Chez les animaux, la reproduction sexuée est commune à de nombreuses espèces, mais les mécanismes qui conduisent au choix entre la formation d'un testicule ou d'un ovaire sont très divers et ils évoluent rapidement. Par exemple, le sexe peut-être déterminé par l'environnement (température et statut social notamment) ou par la génétique (chromosomes XX pour la femelle et XY pour le mâle). Chez la plupart des mammifères, y compris les êtres humains, l'expression du gène SRY, régulateur principal de détermination des testicules, initie une cascade génétique méconnue qui conduit à la formation du testicule. Depuis toujours, la communauté scientifique considère que le mécanisme de détermination sexuelle n'a pas été conservé au cours de l'évolution.
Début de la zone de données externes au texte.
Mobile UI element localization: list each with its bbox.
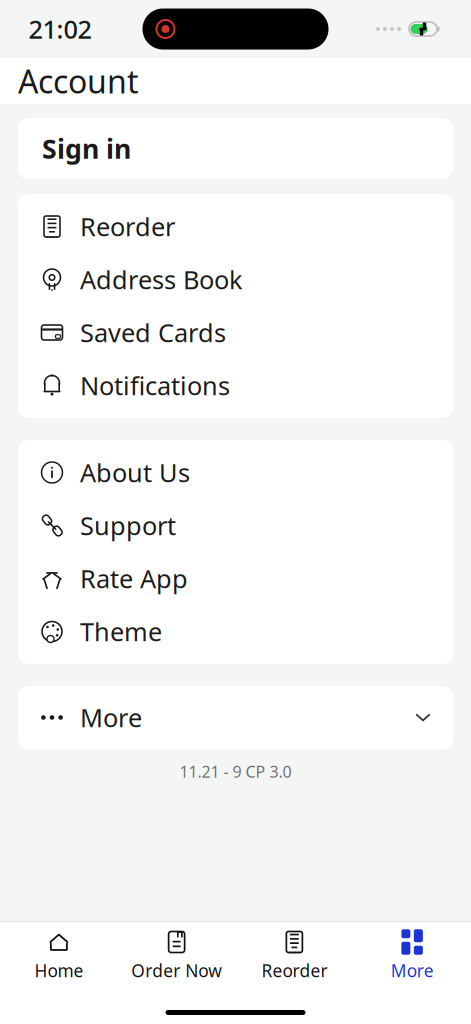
button[interactable]: Home bbox=[0, 930, 118, 982]
button[interactable]: More bbox=[353, 930, 471, 982]
staticText: Reorder bbox=[80, 210, 175, 243]
staticText: Theme bbox=[80, 615, 162, 648]
staticText: Account bbox=[18, 60, 139, 102]
button[interactable]: Reorder bbox=[18, 200, 453, 253]
staticText: Saved Cards bbox=[80, 316, 226, 349]
button[interactable]: Rate App bbox=[18, 552, 453, 605]
button[interactable]: Support bbox=[18, 499, 453, 552]
staticText: Home bbox=[34, 959, 83, 982]
staticText: Support bbox=[80, 509, 176, 542]
button[interactable]: About Us bbox=[18, 446, 453, 499]
staticText: Reorder bbox=[261, 959, 327, 982]
button[interactable]: Saved Cards bbox=[18, 306, 453, 359]
button[interactable]: Notifications bbox=[18, 359, 453, 412]
staticText: Sign in bbox=[42, 131, 131, 166]
staticText: About Us bbox=[80, 456, 190, 489]
staticText: Address Book bbox=[80, 263, 243, 296]
staticText: 21:02 bbox=[28, 12, 92, 46]
button[interactable]: Address Book bbox=[18, 253, 453, 306]
button[interactable]: Order Now bbox=[118, 930, 236, 982]
staticText: 11.21 - 9 CP 3.0 bbox=[180, 761, 292, 782]
staticText: More bbox=[80, 701, 142, 734]
staticText: More bbox=[391, 959, 434, 982]
button[interactable]: More bbox=[18, 691, 453, 744]
button[interactable]: Sign in bbox=[18, 118, 453, 179]
staticText: Notifications bbox=[80, 369, 230, 402]
staticText: Order Now bbox=[131, 959, 222, 982]
staticText: Rate App bbox=[80, 562, 188, 595]
button[interactable]: Reorder bbox=[236, 930, 353, 982]
button[interactable]: Theme bbox=[18, 605, 453, 658]
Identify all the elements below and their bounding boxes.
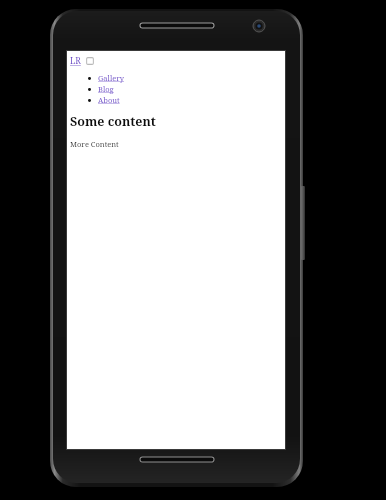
button[interactable]: About	[98, 95, 120, 105]
button[interactable]: Toggle menu	[86, 57, 94, 65]
staticText: LR	[70, 55, 81, 67]
button[interactable]: Blog	[98, 84, 114, 94]
staticText: About	[98, 95, 120, 105]
staticText: More Content	[70, 139, 119, 149]
button[interactable]: Gallery	[98, 73, 125, 83]
button[interactable]: LR	[70, 55, 81, 67]
staticText: Blog	[98, 84, 114, 94]
staticText: Gallery	[98, 73, 125, 83]
button[interactable]: Power button	[301, 186, 305, 260]
staticText: Some content	[70, 113, 156, 130]
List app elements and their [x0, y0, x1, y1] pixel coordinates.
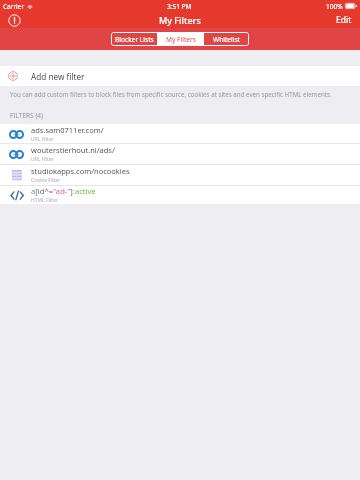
- staticText: a[id^="ad-"]:active: [31, 186, 96, 196]
- button[interactable]: ads.sam0711er.com/: [0, 124, 360, 143]
- staticText: Whitelist: [213, 35, 240, 44]
- staticText: My Filters: [166, 35, 196, 44]
- staticText: Edit: [336, 14, 352, 26]
- button[interactable]: Blocker Lists: [111, 32, 157, 46]
- staticText: ads.sam0711er.com/: [31, 125, 104, 135]
- staticText: You can add custom filters to block file…: [10, 90, 332, 98]
- staticText: wouterstierhout.nl/ads/: [31, 145, 115, 155]
- staticText: My Filters: [159, 14, 201, 26]
- button[interactable]: My Filters: [158, 32, 203, 46]
- staticText: FILTERS (4): [10, 111, 44, 120]
- staticText: Add new filter: [31, 71, 85, 82]
- staticText: Carrier: [3, 2, 25, 11]
- button[interactable]: Whitelist: [204, 32, 249, 46]
- button[interactable]: Information: [6, 12, 22, 28]
- staticText: URL Filter: [31, 156, 54, 163]
- button[interactable]: wouterstierhout.nl/ads/: [0, 144, 360, 164]
- staticText: Blocker Lists: [115, 35, 154, 44]
- staticText: studiokapps.com/nocookies: [31, 166, 130, 176]
- button[interactable]: Add new filter: [0, 66, 360, 86]
- staticText: 3:51 PM: [167, 2, 192, 11]
- staticText: Cookie Filter: [31, 177, 61, 184]
- staticText: HTML Filter: [31, 197, 58, 204]
- staticText: 100%: [326, 2, 343, 11]
- button[interactable]: a[id^="ad-"]:active: [0, 186, 360, 204]
- button[interactable]: Edit: [328, 12, 360, 28]
- button[interactable]: studiokapps.com/nocookies: [0, 165, 360, 185]
- staticText: URL Filter: [31, 136, 54, 143]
Cependant, un gène, DMRT1, semble être impliqué dans le développement sexuel des organismes de différents groupes du royaume animal. En effet, la protéine DMRT1, de par sa structure moléculaire (elle possède un domaine de liaison à l'ADN), participe à la détermination du sexe chez la drosophile et les nématodes, ainsi que chez certaines espèces de poissons et d'oiseaux. Chez les mammifères, le rôle exact de DMRT1 dans cette détermination reste encore inconnu. Pourtant, chez la souris, l'expression continue de DMRT1 dans le testicule adulte est essentielle pour maintenir l'identité de la gonade mâle. Ainsi, l'atténuation forcée de son expression entraîne une transformation du testicule adulte en ovaire. De même, chez l'homme, les grandes délétions du chromosome 9p, qui comprennent plusieurs gènes dont DMRT1, est associée à des anomalies du développement des testicules.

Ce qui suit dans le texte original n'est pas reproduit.